Mills conditionally allowed to sell sugar at Rs97

SC refers matter back to LHC with a direction to decide it within 15 days

Our Correspondent August 13, 2021
Industries Ministry pleaded the ECC that the Finance Division should arrange foreign exchange of $110 million for the import of 200,000 metric tons of sugar. PHOTO: FILE


The Supreme Court has conditionally allowed the sugar mills to sell the commodity at the fixed ex-mill rate of Rs97 per kilogramme and referred the matter back to the Lahore High Court (LHC) with a direction to decide it within 15 days.

On Tuesday, the federal government had filed an appeal before the apex court against the August 3 LHC order to grant stay to the sugar mills against the government’s measure to enforce sugar price and recover differential amount from them.

A three-member bench of the apex court, led by Justice Umar Ata Bandial, on Thursday heard the government’s appeal.

During the hearing, the additional attorney general told the court that the government had fixed the ex-mill rate of sugar at Rs84 per kilogramme while the sugar mill owners at Rs97 per kilogramme.

He said the government was the custodian of people’s rights and the authority to fix the price of sugar rests with it.
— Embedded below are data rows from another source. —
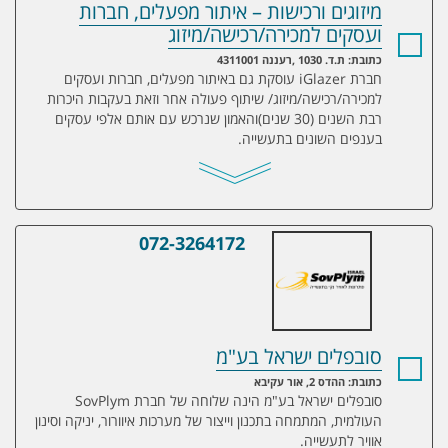
מיזוגים ורכישות – איתור מפעלים, חברות
ועסקים למכירה/רכישה/מיזוג
כתובת: ת.ד. 1030 ,רעננה 4311001
חברת iGlazer עוסקת גם באיתור מפעלים, חברות ועסקים
למכירה/רכישה/מיזוג/ שיתוף פעולה אחר וזאת בעקבות היכרות
רבת השנים (30 שנים)והאמון שנרכש עם אותם אלפי עסקים
בענפים השונים בתעשייה.
072-3264172
סובפלים ישראל בע"מ
סובפלים ישראל בע"מ
כתובת: ההדס 2, אור עקיבא
סובפלים ישראל בע"מ הינה שלוחה של חברת SovPlym
העולמית, המתמחה בתכנון וייצור של מערכות איוורור, יניקה וסינון
אוויר לתעשייה.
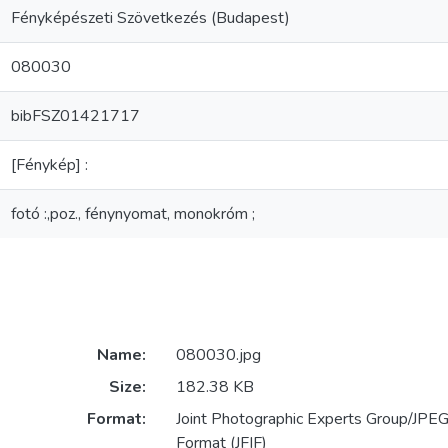
Fényképészeti Szövetkezés (Budapest)
080030
bibFSZ01421717
[Fénykép] :
fotó :,poz., fénynyomat, monokróm ;
Name:
080030.jpg
Size:
182.38 KB
Format:
Joint Photographic Experts Group/JPEG 
Format (JFIF)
He noted that the government had fixed the ex-mill price of the sugar but the LHC issued a stay order on it.

The additional attorney general said the sugar mill owners would sell the commodity at a higher price if the interim order of the LHC was not declared null and void.

Read More: Pakistan receives first two sugar shipments

On the other hand, the counsel for sugar mill owners maintained that declaring the interim order null and void would result in losses and the sugar mill owners would then lift the entire stock.

After listening to both the parties, the Supreme Court conditionally allowed sugar mills to sell the commodity at the fixed ex-mill rate.

The apex court ordered the sugar mill owners to calculate the difference in the rates suggested by them and the government and directed them to deposit the excess amount in the high court voluntarily.

The top court further declared that submission of surety bonds by the sugar mills was not enough and that the cane commissioner concerned should maintain a record of sugar stock and its sale.

The Supreme Court referred the case back to the LHC with a direction to decide it within 15 days.

In its remarks, the top court while observing that the case of sugar price fixation was pending before the LHC said the high court had issued a “one-sided” stay.

The bench noted that it was not the responsibility of the court to fix price or determine profit and loss but decide the case on legal points.

It further said that the “intervention” of the high courts in matters pertaining to fixation of price was tantamount to “entering the unlawful jurisdiction”.

The counsel for mill owners said his clients were ready to submit the amount based on the difference in prices to the LHC deputy registrar.